§ WHAT IS NEEDED:
Only the images are to be dropped; the records themselves must be repeated exactly.

§ ENTRIES SHOWN:
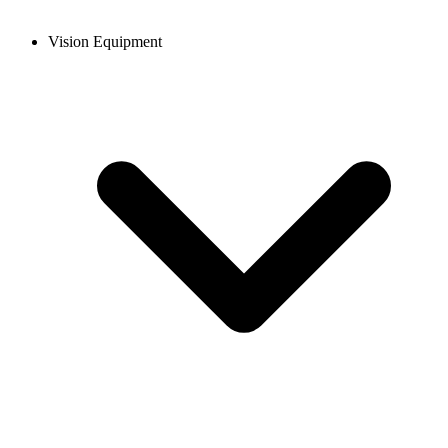
Vision Equipment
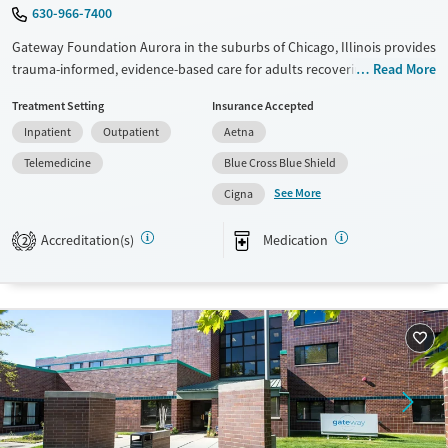
630-966-7400
Gateway Foundation Aurora in the suburbs of Chicago, Illinois provides
trauma-informed, evidence-based care for adults recovering from
Read More
addiction and co-occurring mental health conditions. Through
Treatment Setting
Insurance Accepted
structured care and evidence-based therapies build a foundation for
Inpatient
Outpatient
Aetna
lasting recovery.
Telemedicine
Blue Cross Blue Shield
Available Services
Ages
See More
Cigna
Transitional services
Adults (Ages 26-64)
Recovery support services
Young Adults (Ages 18-25)
Accreditation(s)
Medication
2
Treats alcohol use disorder
Treats opioid use disorder
Mental health treatment
Gender
Female
Male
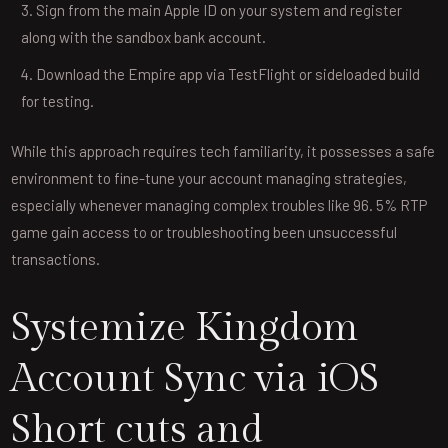
Sign from the main Apple ID on your system and register
along with the sandbox bank account.
Download the Empire app via TestFlight or sideloaded build
for testing.
While this approach requires tech familiarity, it possesses a safe
environment to fine-tune your account managing strategies,
especially whenever managing complex troubles like 96. 5% RTP
game gain access to or troubleshooting been unsuccessful
transactions.
Systemize Kingdom
Account Sync via iOS
Short cuts and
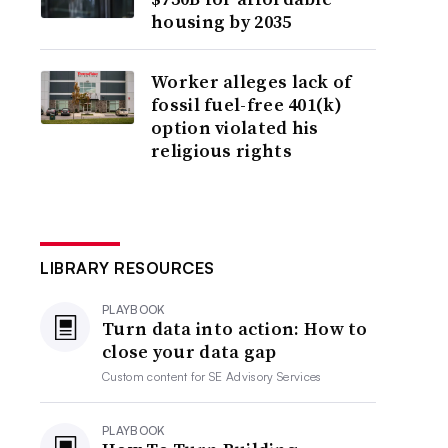
housing by 2035
Worker alleges lack of
fossil fuel-free 401(k)
option violated his
religious rights
LIBRARY RESOURCES
PLAYBOOK
Turn data into action: How to
close your data gap
Custom content for
SE Advisory Services
PLAYBOOK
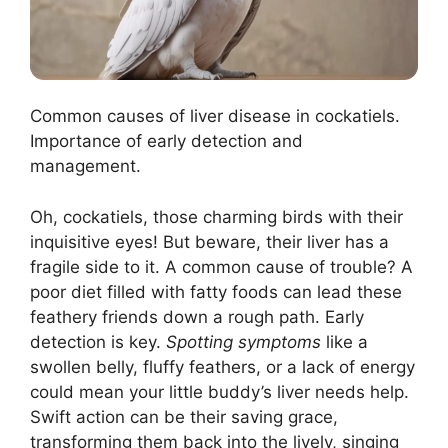
Common causes of liver disease in cockatiels.
Importance of early detection and
management.
Oh, cockatiels, those charming birds with their
inquisitive eyes! But beware, their liver has a
fragile side to it. A common cause of trouble? A
poor diet filled with fatty foods can lead these
feathery friends down a rough path. Early
detection is key.
Spotting symptoms
like a
swollen belly, fluffy feathers, or a lack of energy
could mean your little buddy’s liver needs help.
Swift action can be their saving grace,
transforming them back into the lively, singing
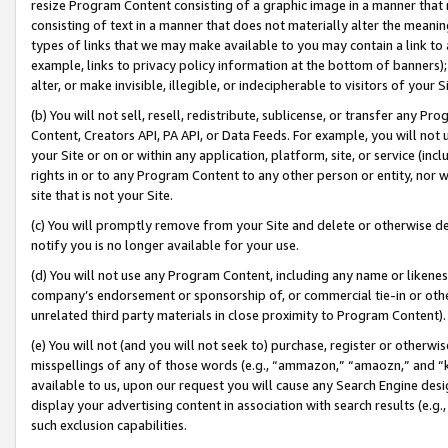
resize Program Content consisting of a graphic image in a manner that
consisting of text in a manner that does not materially alter the meanin
types of links that we may make available to you may contain a link to 
example, links to privacy policy information at the bottom of banners);
alter, or make invisible, illegible, or indecipherable to visitors of your 
(b) You will not sell, resell, redistribute, sublicense, or transfer any 
Content, Creators API, PA API, or Data Feeds. For example, you will not 
your Site or on or within any application, platform, site, or service (in
rights in or to any Program Content to any other person or entity, nor wi
site that is not your Site.
(c) You will promptly remove from your Site and delete or otherwise d
notify you is no longer available for your use.
(d) You will not use any Program Content, including any name or likene
company’s endorsement or sponsorship of, or commercial tie-in or other 
unrelated third party materials in close proximity to Program Content).
(e) You will not (and you will not seek to) purchase, register or otherw
misspellings of any of those words (e.g., “ammazon,” “amaozn,” and “kin
available to us, upon our request you will cause any Search Engine de
display your advertising content in association with search results (e.
such exclusion capabilities.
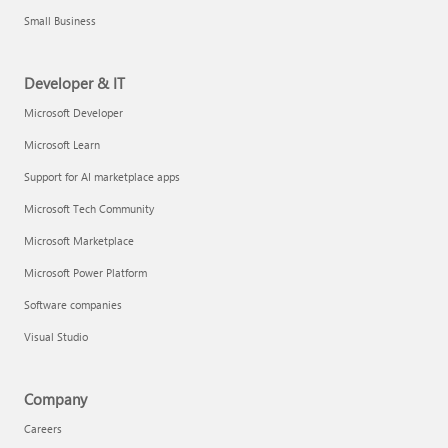
Small Business
Developer & IT
Microsoft Developer
Microsoft Learn
Support for AI marketplace apps
Microsoft Tech Community
Microsoft Marketplace
Microsoft Power Platform
Software companies
Visual Studio
Company
Careers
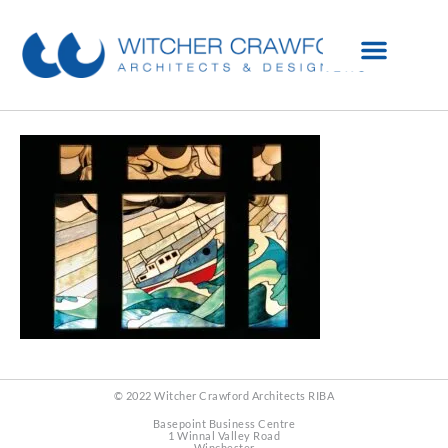
© 2022 Witcher Crawford Architects RIBA
Basepoint Business Centre
1 Winnal Valley Road
Winchester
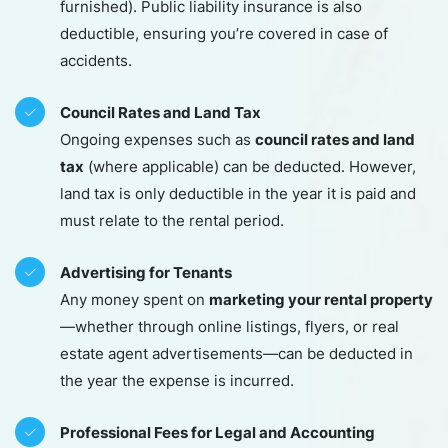
furnished). Public liability insurance is also
deductible, ensuring you’re covered in case of
accidents.
Council Rates and Land Tax
council rates and land
Ongoing expenses such as
tax
(where applicable) can be deducted. However,
land tax is only deductible in the year it is paid and
must relate to the rental period.
Advertising for Tenants
marketing your rental property
Any money spent on
—whether through online listings, flyers, or real
estate agent advertisements—can be deducted in
the year the expense is incurred.
Professional Fees for Legal and Accounting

§ THE ANSWER:
Vision Equipment
630-966-7400
Gateway Foundation Aurora in the suburbs of Chicago, Illinois provides
trauma-informed, evidence-based care for adults recovering from
Read More
addiction and co-occurring mental health conditions. Through
Treatment Setting
Insurance Accepted
structured care and evidence-based therapies build a foundation for
Inpatient
Outpatient
Aetna
lasting recovery.
Telemedicine
Blue Cross Blue Shield
Available Services
Ages
See More
Cigna
Transitional services
Adults (Ages 26-64)
Recovery support services
Young Adults (Ages 18-25)
Accreditation(s)
Medication
2
Treats alcohol use disorder
Treats opioid use disorder
Mental health treatment
Gender
Female
Male
Sign from the main Apple ID on your system and register
along with the sandbox bank account.
Download the Empire app via TestFlight or sideloaded build
for testing.
While this approach requires tech familiarity, it possesses a safe
environment to fine-tune your account managing strategies,
especially whenever managing complex troubles like 96. 5% RTP
game gain access to or troubleshooting been unsuccessful
transactions.
Systemize Kingdom
Account Sync via iOS
Short cuts and
housing by 2035
Worker alleges lack of
fossil fuel-free 401(k)
option violated his
religious rights
LIBRARY RESOURCES
PLAYBOOK
Turn data into action: How to
close your data gap
Custom content for
SE Advisory Services
PLAYBOOK
Common causes of liver disease in cockatiels.
Importance of early detection and
management.
Oh, cockatiels, those charming birds with their
inquisitive eyes! But beware, their liver has a
fragile side to it. A common cause of trouble? A
poor diet filled with fatty foods can lead these
feathery friends down a rough path. Early
detection is key.
Spotting symptoms
like a
swollen belly, fluffy feathers, or a lack of energy
could mean your little buddy’s liver needs help.
Swift action can be their saving grace,
transforming them back into the lively, singing
resize Program Content consisting of a graphic image in a manner that
consisting of text in a manner that does not materially alter the meanin
types of links that we may make available to you may contain a link to 
example, links to privacy policy information at the bottom of banners);
alter, or make invisible, illegible, or indecipherable to visitors of your 
(b) You will not sell, resell, redistribute, sublicense, or transfer any 
Content, Creators API, PA API, or Data Feeds. For example, you will not 
your Site or on or within any application, platform, site, or service (in
rights in or to any Program Content to any other person or entity, nor wi
site that is not your Site.
(c) You will promptly remove from your Site and delete or otherwise d
notify you is no longer available for your use.
(d) You will not use any Program Content, including any name or likene
company’s endorsement or sponsorship of, or commercial tie-in or other 
unrelated third party materials in close proximity to Program Content).
(e) You will not (and you will not seek to) purchase, register or otherw
misspellings of any of those words (e.g., “ammazon,” “amaozn,” and “kin
available to us, upon our request you will cause any Search Engine de
display your advertising content in association with search results (e.
such exclusion capabilities.
Small Business
Developer & IT
Microsoft Developer
Microsoft Learn
Support for AI marketplace apps
Microsoft Tech Community
Microsoft Marketplace
Microsoft Power Platform
Software companies
Visual Studio
Company
Careers
© 2022 Witcher Crawford Architects RIBA
Basepoint Business Centre
1 Winnal Valley Road
Winchester
furnished). Public liability insurance is also
deductible, ensuring you’re covered in case of
accidents.
Council Rates and Land Tax
council rates and land
Ongoing expenses such as
tax
(where applicable) can be deducted. However,
land tax is only deductible in the year it is paid and
must relate to the rental period.
Advertising for Tenants
marketing your rental property
Any money spent on
—whether through online listings, flyers, or real
estate agent advertisements—can be deducted in
the year the expense is incurred.
Professional Fees for Legal and Accounting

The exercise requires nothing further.